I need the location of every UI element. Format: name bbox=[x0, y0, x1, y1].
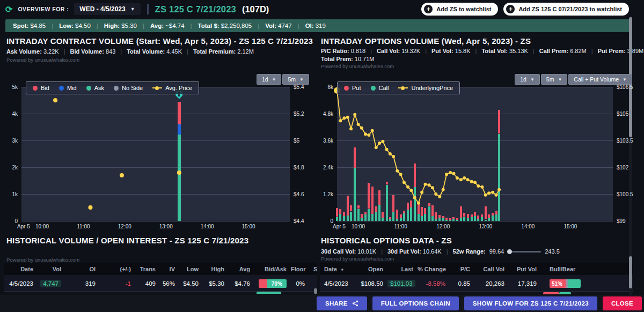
col-date-sortable[interactable]: Date▼ bbox=[320, 266, 354, 272]
table-row[interactable]: 4/5/2023 4,747 319 -1 409 56% $4.50 $5.3… bbox=[4, 276, 317, 292]
contract-volume-panel-header: INTRADAY CONTRACT VOLUME (Start: Wed, Ap… bbox=[6, 36, 313, 63]
add-contract-watchlist-button[interactable]: + Add ZS 125 C 07/21/2023 to watchlist bbox=[503, 3, 629, 16]
legend-item-put[interactable]: Put bbox=[344, 85, 361, 91]
volume-bar-put bbox=[445, 218, 448, 220]
volume-bar-put bbox=[347, 196, 349, 216]
volume-bar-put bbox=[350, 205, 352, 212]
show-flow-button[interactable]: SHOW FLOW FOR ZS 125 C 7/21/2023 bbox=[464, 296, 597, 310]
col-date: Date bbox=[4, 266, 38, 272]
series-mode-dropdown[interactable]: Call + Put Volume▼ bbox=[568, 74, 632, 85]
volume-bar-call bbox=[368, 209, 370, 221]
cell-put-vol: 17,319 bbox=[509, 280, 541, 287]
volume-bar-call bbox=[357, 209, 360, 221]
legend-item-call[interactable]: Call bbox=[371, 85, 389, 91]
interval-dropdown[interactable]: 5m▼ bbox=[282, 74, 309, 85]
chevron-down-icon: ▼ bbox=[623, 77, 627, 82]
price-axis-label: $99 bbox=[617, 218, 635, 224]
gridline bbox=[21, 140, 290, 141]
volume-bar-call bbox=[431, 216, 434, 221]
historical-options-header: HISTORICAL OPTIONS DATA - ZS 30d Call Vo… bbox=[321, 236, 632, 262]
volume-bar-call bbox=[375, 212, 377, 221]
volume-bar-call bbox=[474, 216, 476, 221]
volume-bar-call bbox=[392, 212, 394, 221]
close-button[interactable]: CLOSE bbox=[603, 296, 642, 310]
volume-bar-put bbox=[371, 187, 374, 214]
volume-bar-call bbox=[336, 217, 338, 221]
time-axis-label: 11:00 bbox=[71, 224, 95, 229]
volume-bar-call bbox=[428, 206, 430, 221]
timeframe-dropdown[interactable]: 1d▼ bbox=[515, 74, 540, 85]
separator: | bbox=[52, 23, 53, 29]
volume-bar-put bbox=[456, 218, 458, 220]
volume-bar-call bbox=[396, 219, 398, 221]
legend-item-mid[interactable]: Mid bbox=[59, 85, 77, 91]
price-axis-label: $102 bbox=[617, 165, 635, 170]
cell-bid-ask: 70% bbox=[254, 279, 291, 288]
contract-title: ZS 125 C 7/21/2023 bbox=[155, 4, 236, 14]
legend-item-ask[interactable]: Ask bbox=[86, 85, 104, 91]
no-side-color-dot bbox=[114, 86, 119, 91]
refresh-icon[interactable]: ⟳ bbox=[5, 4, 12, 14]
divider bbox=[147, 4, 149, 14]
volume-bar-put bbox=[449, 218, 451, 220]
volume-bar-call bbox=[463, 217, 465, 221]
range-52w: 52w Range: 99.64 243.5 bbox=[453, 248, 560, 255]
stat-oi: OI:319 bbox=[305, 23, 326, 29]
table-row[interactable]: 4/5/2023 $108.50 $101.03 -8.58% 0.85 20,… bbox=[320, 276, 633, 292]
summary-stats-bar: Spot:$4.85 | Low:$4.50 | High:$5.30 | Av… bbox=[5, 19, 632, 32]
cell-date: 4/5/2023 bbox=[320, 280, 354, 287]
timeframe-dropdown[interactable]: 1d▼ bbox=[257, 74, 282, 85]
time-axis-label: 13:00 bbox=[474, 224, 497, 229]
volume-bar-call bbox=[382, 218, 384, 221]
ask-color-dot bbox=[86, 86, 91, 91]
share-button[interactable]: SHARE bbox=[317, 296, 367, 310]
col-bid-ask: Bid/Ask bbox=[254, 266, 291, 272]
bid-color-dot bbox=[33, 86, 38, 91]
panel-title: HISTORICAL OPTIONS DATA - ZS bbox=[321, 236, 632, 245]
add-ticker-watchlist-button[interactable]: + Add ZS to watchlist bbox=[421, 3, 498, 16]
cell-trans: 409 bbox=[135, 280, 160, 287]
volume-bar-put bbox=[452, 217, 455, 219]
volume-bar-put bbox=[431, 205, 434, 216]
cell-high: $5.30 bbox=[203, 280, 229, 287]
volume-axis-label: 3k bbox=[4, 138, 18, 144]
col-put-vol: Put Vol bbox=[509, 266, 541, 272]
range-low: 99.64 bbox=[489, 248, 504, 255]
table-scrollbar-thumb[interactable] bbox=[314, 288, 317, 294]
time-axis-label: 10:00 bbox=[347, 224, 370, 229]
gridline bbox=[21, 221, 290, 221]
watchlist-button-label: Add ZS 125 C 07/21/2023 to watchlist bbox=[518, 6, 622, 12]
col-avg: Avg bbox=[229, 266, 254, 272]
gridline bbox=[337, 221, 613, 221]
legend-item-no-side[interactable]: No Side bbox=[114, 85, 143, 91]
next-row-bar-sliver bbox=[543, 292, 559, 294]
price-axis-label: $106.5 bbox=[617, 84, 635, 90]
full-chain-label: FULL OPTIONS CHAIN bbox=[381, 300, 450, 307]
next-row-bar-sliver bbox=[559, 292, 571, 294]
cell-open: $108.50 bbox=[354, 280, 387, 287]
volume-bar-put bbox=[336, 208, 338, 217]
price-axis-label: $4.8 bbox=[294, 165, 312, 170]
table-header-row: Date▼ Open Last % Change P/C Call Vol Pu… bbox=[320, 263, 633, 276]
legend-item-bid[interactable]: Bid bbox=[33, 85, 49, 91]
date-dropdown[interactable]: WED - 4/5/2023 ▼ bbox=[74, 3, 140, 15]
volume-bar-call bbox=[421, 216, 423, 221]
volume-bar-call bbox=[485, 220, 487, 221]
legend-item-avg-price[interactable]: Avg. Price bbox=[152, 85, 192, 91]
time-axis-label: 14:00 bbox=[516, 224, 540, 229]
table-scrollbar-thumb[interactable] bbox=[629, 256, 632, 288]
col-floor: Floor bbox=[291, 266, 309, 272]
legend-item-underlying-price[interactable]: UnderlyingPrice bbox=[398, 85, 453, 91]
time-axis-label: 12:00 bbox=[113, 224, 136, 229]
plot-area bbox=[21, 87, 290, 221]
cell-oi-change: -1 bbox=[100, 280, 135, 287]
interval-dropdown[interactable]: 5m▼ bbox=[541, 74, 568, 85]
volume-axis-label: 4.8k bbox=[320, 111, 333, 117]
price-axis-label: $5 bbox=[294, 138, 312, 144]
volume-bar-put bbox=[368, 183, 370, 209]
powered-by-label: Powered by unusualwhales.com bbox=[6, 257, 248, 263]
put-color-dot bbox=[344, 86, 349, 91]
full-options-chain-button[interactable]: FULL OPTIONS CHAIN bbox=[372, 296, 459, 310]
range-slider-knob[interactable] bbox=[507, 249, 512, 254]
volume-bar-call bbox=[481, 217, 483, 221]
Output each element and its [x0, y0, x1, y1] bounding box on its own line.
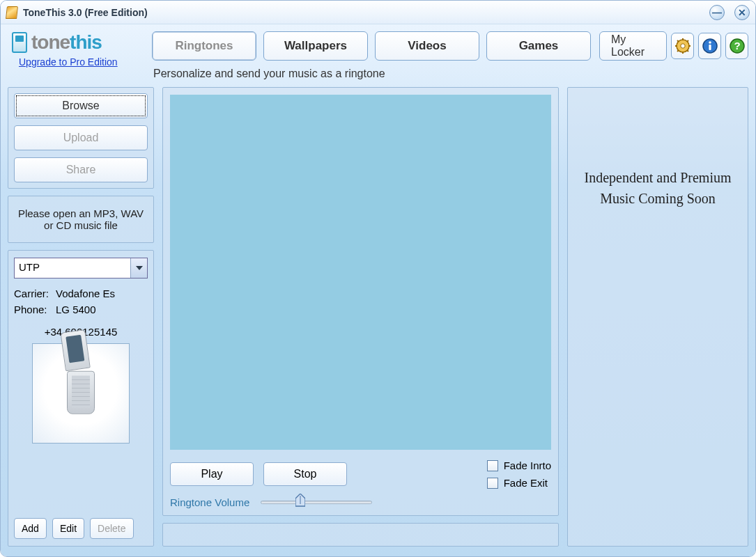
- window-title: ToneThis 3.0 (Free Edition): [23, 7, 148, 18]
- tab-games[interactable]: Games: [486, 31, 591, 61]
- volume-label: Ringtone Volume: [170, 496, 249, 508]
- svg-point-1: [681, 44, 685, 48]
- brand-text-2: this: [70, 31, 102, 53]
- gear-icon: [674, 38, 691, 54]
- main-tabs: Ringtones Wallpapers Videos Games: [152, 31, 591, 61]
- svg-line-7: [687, 50, 688, 52]
- hint-panel: Please open an MP3, WAV or CD music file: [8, 196, 154, 243]
- fade-in-checkbox[interactable]: Fade Inrto: [487, 460, 551, 471]
- profile-select-value: UTP: [15, 258, 130, 278]
- svg-rect-12: [709, 45, 711, 50]
- upload-button[interactable]: Upload: [14, 125, 148, 150]
- share-button[interactable]: Share: [14, 157, 148, 182]
- app-window: ToneThis 3.0 (Free Edition) — ✕ tonethis…: [0, 0, 756, 557]
- carrier-row: Carrier:Vodafone Es: [14, 288, 148, 299]
- promo-panel: Independent and Premium Music Coming Soo…: [567, 87, 748, 547]
- editor-panel: Play Stop Fade Inrto Fade Exit Ringtone …: [162, 87, 559, 516]
- waveform-area[interactable]: [170, 95, 551, 450]
- slider-thumb-icon: [295, 494, 305, 509]
- upgrade-link[interactable]: Upgrade to Pro Edition: [19, 56, 118, 68]
- app-icon: [6, 6, 18, 19]
- profile-panel: UTP Carrier:Vodafone Es Phone:LG 5400 +3…: [8, 250, 154, 547]
- chevron-down-icon: [130, 258, 147, 278]
- status-panel: [162, 523, 559, 547]
- svg-text:?: ?: [734, 40, 740, 52]
- promo-text: Independent and Premium Music Coming Soo…: [573, 167, 742, 209]
- add-profile-button[interactable]: Add: [14, 518, 47, 539]
- svg-line-9: [677, 50, 679, 52]
- stop-button[interactable]: Stop: [263, 462, 347, 486]
- profile-select[interactable]: UTP: [14, 258, 148, 278]
- tab-subtitle: Personalize and send your music as a rin…: [153, 68, 748, 80]
- titlebar: ToneThis 3.0 (Free Edition) — ✕: [1, 1, 755, 24]
- phone-preview: [32, 343, 130, 444]
- fade-out-checkbox[interactable]: Fade Exit: [487, 477, 551, 489]
- brand-logo: tonethis: [8, 31, 144, 54]
- info-icon: [702, 38, 718, 54]
- play-button[interactable]: Play: [170, 462, 254, 486]
- phone-icon: [12, 32, 27, 53]
- browse-button[interactable]: Browse: [14, 93, 148, 118]
- minimize-button[interactable]: —: [709, 5, 725, 20]
- help-icon: ?: [729, 38, 746, 54]
- svg-line-6: [677, 40, 679, 42]
- svg-marker-15: [136, 266, 143, 270]
- close-button[interactable]: ✕: [734, 5, 750, 20]
- brand-text-1: tone: [31, 31, 70, 53]
- tab-videos[interactable]: Videos: [375, 31, 479, 61]
- tab-wallpapers[interactable]: Wallpapers: [263, 31, 368, 61]
- about-button[interactable]: [698, 33, 721, 59]
- action-panel: Browse Upload Share: [8, 87, 154, 189]
- delete-profile-button[interactable]: Delete: [90, 518, 133, 539]
- settings-button[interactable]: [671, 33, 694, 59]
- edit-profile-button[interactable]: Edit: [52, 518, 84, 539]
- my-locker-button[interactable]: My Locker: [599, 31, 667, 61]
- tab-ringtones[interactable]: Ringtones: [152, 31, 256, 61]
- svg-point-11: [709, 41, 711, 44]
- help-button[interactable]: ?: [725, 33, 748, 59]
- svg-line-8: [687, 40, 688, 42]
- phone-row: Phone:LG 5400: [14, 304, 148, 315]
- volume-slider[interactable]: [261, 496, 372, 508]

───

● Problem details:
All lines in the entries above that include "dropdown" should be found and copied.

● Written solution:
series-mode-dropdown[interactable]: Call + Put Volume▼ bbox=[568, 74, 632, 85]
interval-dropdown[interactable]: 5m▼ bbox=[282, 74, 309, 85]
timeframe-dropdown[interactable]: 1d▼ bbox=[515, 74, 540, 85]
timeframe-dropdown[interactable]: 1d▼ bbox=[257, 74, 282, 85]
date-dropdown[interactable]: WED - 4/5/2023 ▼ bbox=[74, 3, 140, 15]
interval-dropdown[interactable]: 5m▼ bbox=[541, 74, 568, 85]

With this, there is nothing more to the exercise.